Le Cameroun a estimé que l’assistance technique devrait être accordée à tous les pays dans des conditions égales mais a déploré que, dans certains cas, elle soit utilisée comme prétexte pour des objectifs qui sont loin d’améliorer la situation des droits de l'homme.  Le représentant a fait observer que plusieurs paragraphes du projet, qui touchent à la souveraineté, n’ont pas de lien avec la coopération et le point 10 de l’ordre du jour.  Il a demandé un vote.

La République tchèque a estimé que la résolution représente un texte équilibré et que le Conseil devrait appuyer les États lorsqu’ils demandent une assistance technique et un renforcement des capacités. 

Le Brésil a soutenu le rôle que peut jouer l’assistance technique pour promouvoir et protéger les droits de l'homme dans les pays qui en font la demande.  Il soutient l’intégrité territoriale de la Géorgie mais a indiqué qu’il s’abstiendrait lors du vote car plusieurs éléments n’ayant pas de lien avec l’assistance technique ont été intégrés dans le texte.

Le Royaume-Uni a regretté que le Haut-Commissariat se voie privé systématiquement d’accès dans les régions d’Abkhazie et d’Ossétie du Sud alors qu’un rapport sur la situation est nécessaire au vu des allégations de violence dans ces régions.

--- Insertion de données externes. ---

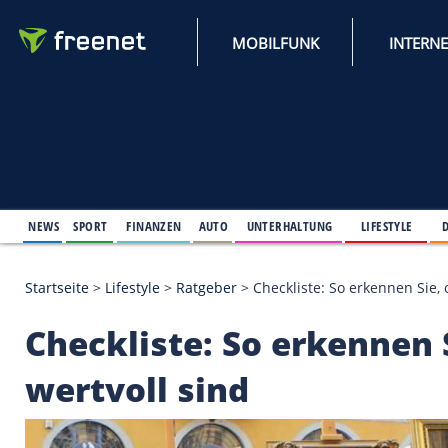
MOBILFUNK
NEWS
SPORT
FINANZEN
AUTO
UNTERHALTUNG
L
Startseite
>
Lifestyle
>
Ratgeber
>
Checkliste: So er
Checkliste: So erken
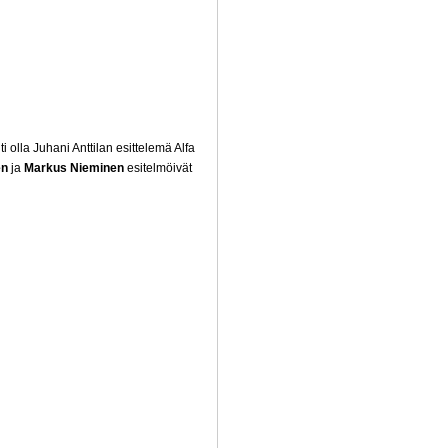
olla Juhani Anttilan esittelemä Alfa
en
ja
Markus Nieminen
esitelmöivät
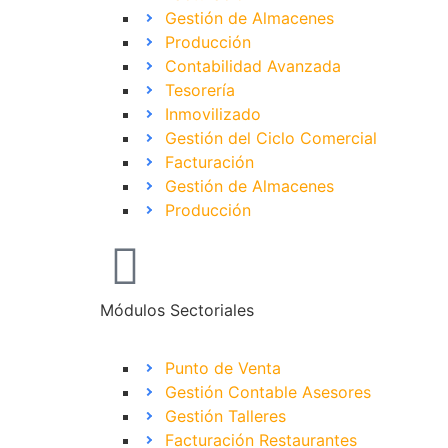
Gestión de Almacenes
Producción
Contabilidad Avanzada
Tesorería
Inmovilizado
Gestión del Ciclo Comercial
Facturación
Gestión de Almacenes
Producción
Módulos Sectoriales
Punto de Venta
Gestión Contable Asesores
Gestión Talleres
Facturación Restaurantes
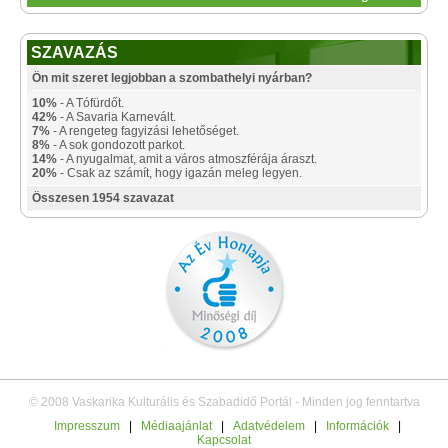
SZAVAZÁS
Ön mit szeret legjobban a szombathelyi nyárban?
10%
- A Tófürdőt.
42%
- A Savaria Karnevált.
7%
- A rengeteg fagyizási lehetőséget.
8%
- A sok gondozott parkot.
14%
- A nyugalmat, amit a város atmoszférája áraszt.
20%
- Csak az számít, hogy igazán meleg legyen.
Összesen 1954 szavazat
© 2008 Vaskarika Kulturális és Szabadidő Portál - Minden jog fenntartva
Impresszum
|
Médiaajánlat
|
Adatvédelem
|
Információk
|
Kapcsolat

La Chine a toujours insisté sur la nécessité de régler les différends par le dialogue et la consultation au lieu de les politiser.  Le représentant a indiqué qu’il voterait contre le projet de résolution.

 

Situations relatives aux droits de l'homme qui requièrent l’attention du Conseil

Aux termes d’une ultime résolution (A/HRC/40/L.19), adoptée par 37 voix contre 3 et 7 abstentions, le Conseil a décidé de prolonger d’une année le mandat de la Rapporteuse spéciale sur la situation des droits de l’homme au Myanmar; il lui demande de lui présenter oralement un rapport à ses deux prochaines sessions, ainsi qu’à sa session de mars 2020.  Le Conseil demande d’autre part au Gouvernement du Myanmar de recommencer sans délai à coopérer avec la Rapporteuse spéciale et d’honorer l’engagement qu’il a pris d’ouvrir dans le pays un bureau du Haut-Commissariat aux droits de l’homme. 

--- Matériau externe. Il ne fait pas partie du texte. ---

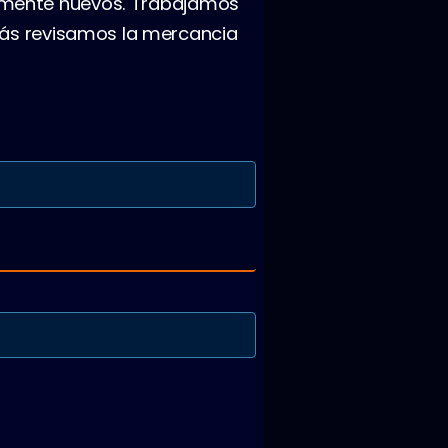
amente nuevos. Trabajamos
más revisamos la mercancia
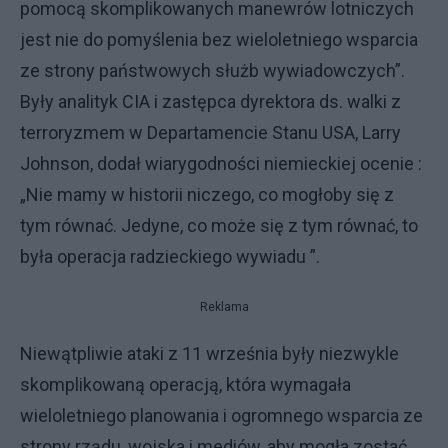
pomocą skomplikowanych manewrów lotniczych
jest nie do pomyślenia bez wieloletniego wsparcia
ze strony państwowych służb wywiadowczych”.
Były analityk CIA i zastępca dyrektora ds. walki z
terroryzmem w Departamencie Stanu USA, Larry
Johnson, dodał wiarygodności niemieckiej ocenie :
„Nie mamy w historii niczego, co mogłoby się z
tym równać. Jedyne, co może się z tym równać, to
była operacja radzieckiego wywiadu ”.
Reklama
Niewątpliwie ataki z 11 września były niezwykle
skomplikowaną operacją, która wymagała
wieloletniego planowania i ogromnego wsparcia ze
strony rządu, wojska i mediów, aby mogła zostać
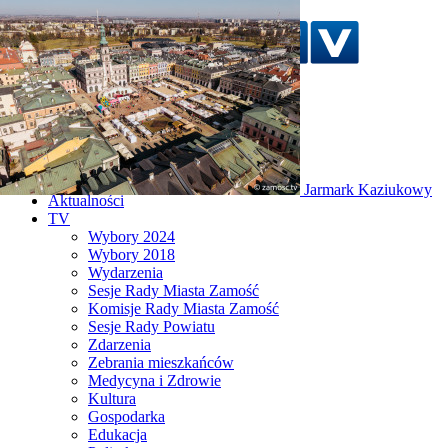
Szukaj w serwisie
Strona główna
Jarmark Kaziukowy
Aktualności
TV
Wybory 2024
Wybory 2018
Wydarzenia
Sesje Rady Miasta Zamość
Komisje Rady Miasta Zamość
Sesje Rady Powiatu
Zdarzenia
Zebrania mieszkańców
Medycyna i Zdrowie
Kultura
Gospodarka
Edukacja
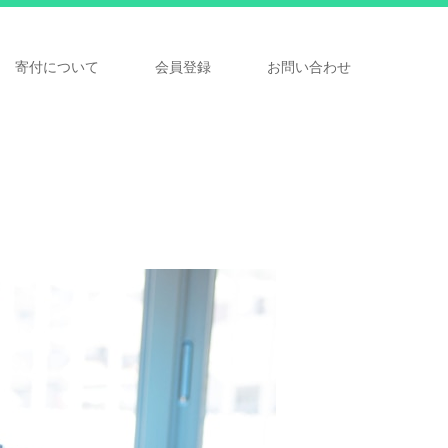
寄付について
会員登録
お問い合わせ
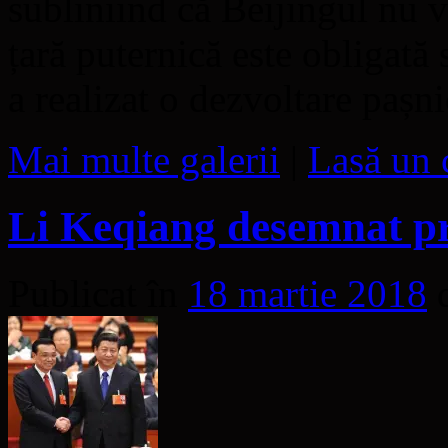
subliniind că Beijingul nu v
țară puternică este obligat
a realizat o dezvoltare paș
Mai multe galerii
|
Lasă un 
Li Keqiang desemnat pr
Publicat în
18 martie 2018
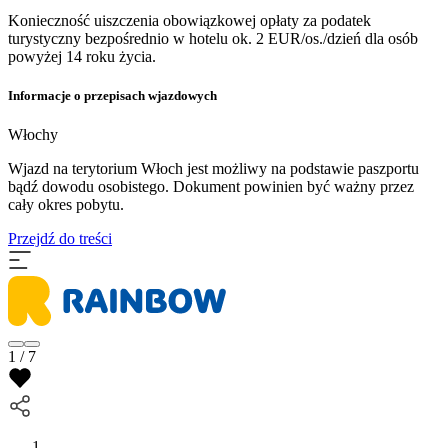
Konieczność uiszczenia obowiązkowej opłaty za podatek
turystyczny bezpośrednio w hotelu ok. 2 EUR/os./dzień dla osób
powyżej 14 roku życia.
Informacje o przepisach wjazdowych
Włochy
Wjazd na terytorium Włoch jest możliwy na podstawie paszportu
bądź dowodu osobistego. Dokument powinien być ważny przez
cały okres pobytu.
Przejdź do treści
1 / 7
...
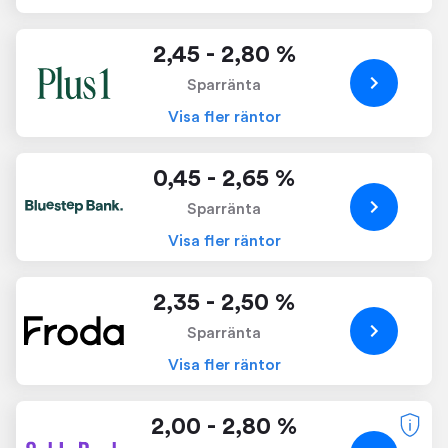
2,45 - 2,80 %
Sparränta
Visa fler räntor
0,45 - 2,65 %
Sparränta
Visa fler räntor
2,35 - 2,50 %
Sparränta
Visa fler räntor
2,00 - 2,80 %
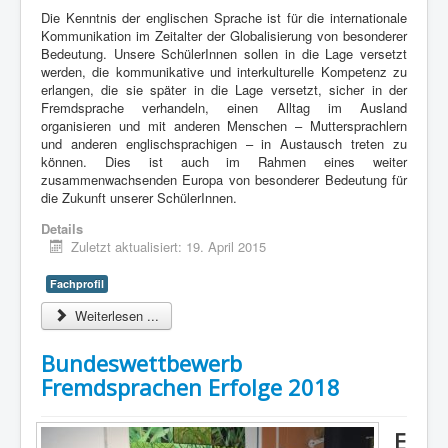
Die Kenntnis der englischen Sprache ist für die internationale
Kommunikation im Zeitalter der Globalisierung von besonderer
Bedeutung. Unsere SchülerInnen sollen in die Lage versetzt
werden, die kommunikative und interkulturelle Kompetenz zu
erlangen, die sie später in die Lage versetzt, sicher in der
Fremdsprache verhandeln, einen Alltag im Ausland
organisieren und mit anderen Menschen – Muttersprachlern
und anderen englischsprachigen – in Austausch treten zu
können. Dies ist auch im Rahmen eines weiter
zusammenwachsenden Europa von besonderer Bedeutung für
die Zukunft unserer SchülerInnen.
Details
Zuletzt aktualisiert: 19. April 2015
Fachprofil
Weiterlesen ...
Bundeswettbewerb
Fremdsprachen Erfolge 2018
E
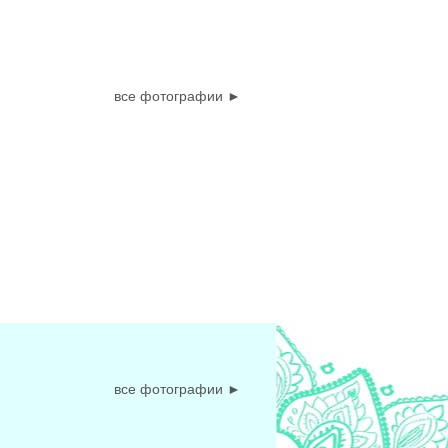
все фотографии ►
все фотографии ►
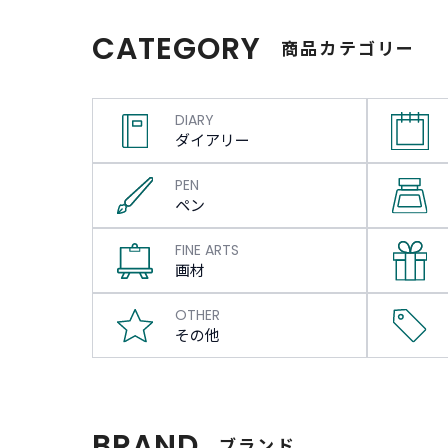
CATEGORY
商品カテゴリー
DIARY
ダイアリー
PEN
ペン
FINE ARTS
画材
OTHER
その他
BRAND
ブランド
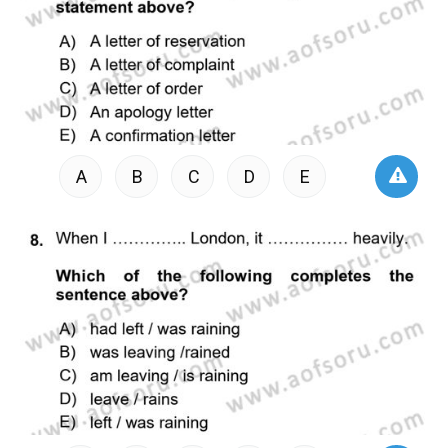
A
B
C
D
E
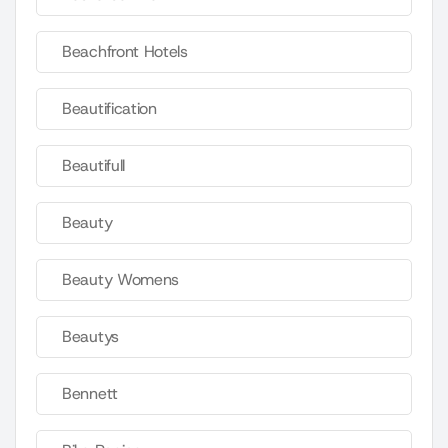
Beachfront Hotels
Beautification
Beautifull
Beauty
Beauty Womens
Beautys
Bennett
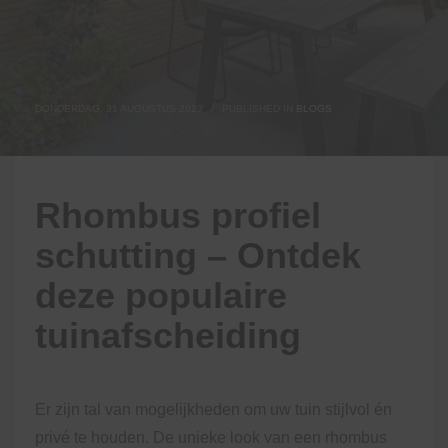
DONDERDAG, 31 AUGUSTUS 2023
/
PUBLISHED IN
BLOGS
Rhombus profiel
schutting – Ontdek
deze populaire
tuinafscheiding
Er zijn tal van mogelijkheden om uw tuin stijlvol én
privé te houden. De unieke look van een rhombus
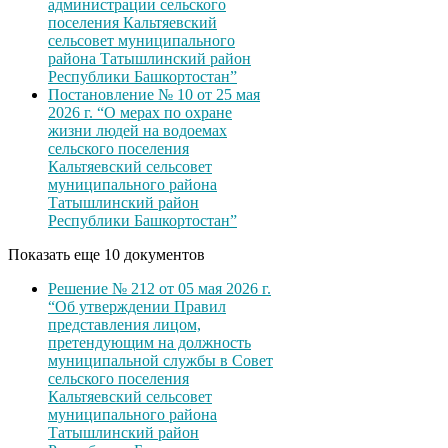
администрации сельского
поселения Кальтяевский
сельсовет муниципального
района Татышлинский район
Республики Башкортостан”
Постановление № 10 от 25 мая
2026 г. “О мерах по охране
жизни людей на водоемах
сельского поселения
Кальтяевский сельсовет
муниципального района
Татышлинский район
Республики Башкортостан”
Показать еще 10 документов
Решение № 212 от 05 мая 2026 г.
“Об утверждении Правил
представления лицом,
претендующим на должность
муниципальной службы в Совет
сельского поселения
Кальтяевский сельсовет
муниципального района
Татышлинский район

Le Conseil se déclare gravement préoccupé par – notamment – les allégations selon lesquelles le Myanmar continue d’être le théâtre de violations graves des droits de l’homme et d’atteintes graves à ces droits, parmi lesquelles des violences sexuelles et des violences fondées sur le genre et des violations et des atteintes visant des enfants, surtout dans l’État Rakhine, l’État Kachin et l’État Shan, et demande aux autorités du Myanmar, au premier rang desquelles l’armée et les forces de sécurité, de mettre immédiatement un terme à la violence et à toutes les violations du droit international commises dans le pays. 

Le Conseil souligne qu’il faut agir rapidement pour s’attaquer véritablement aux causes profondes de la crise dans l’État Rakhine et qu’il faut également créer des conditions propices au retour volontaire et durable des réfugiés rohingya et des personnes déplacées de force, qui doit pouvoir s’effectuer en toute sécurité et dans la dignité.  Il prie instamment le Gouvernement de mettre un terme à l’apatridie et à la discrimination institutionnalisée dont sont victimes les membres des minorités ethniques et religieuses, en particulier les Rohingya.  Il demande aussi au Gouvernement du Myanmar de démilitariser les régions minières et d’assurer la protection des droits de l’homme des travailleurs du secteur de l’extraction des ressources naturelles et l’application des normes de sécurité environnementale. 

Le Conseil demande, d’autre part, que le mécanisme indépendant créé par sa résolution 39/2 soit rapidement mis en service et soit rendu véritablement opérationnel dès que possible et qu’il coopère étroitement avec les cours et les tribunaux nationaux, régionaux et internationaux, y compris la Cour pénale internationale.  Le Conseil demande également au Gouvernement de respecter l’engagement qu’il a pris de libérer sans condition tous les prisonniers politiques encore détenus, et demande de nouveau la libération des journalistes Wa Lone et Kyaw Soe Oo. 

Le Conseil souligne qu’il importe d’instaurer un dialogue politique national inclusif et global pour assurer la participation de tous, en particulier des groupes ethniques et minoritaires et des personnes vulnérables, ainsi que de la société civile, en vue de parvenir à une paix et à une réconciliation durables.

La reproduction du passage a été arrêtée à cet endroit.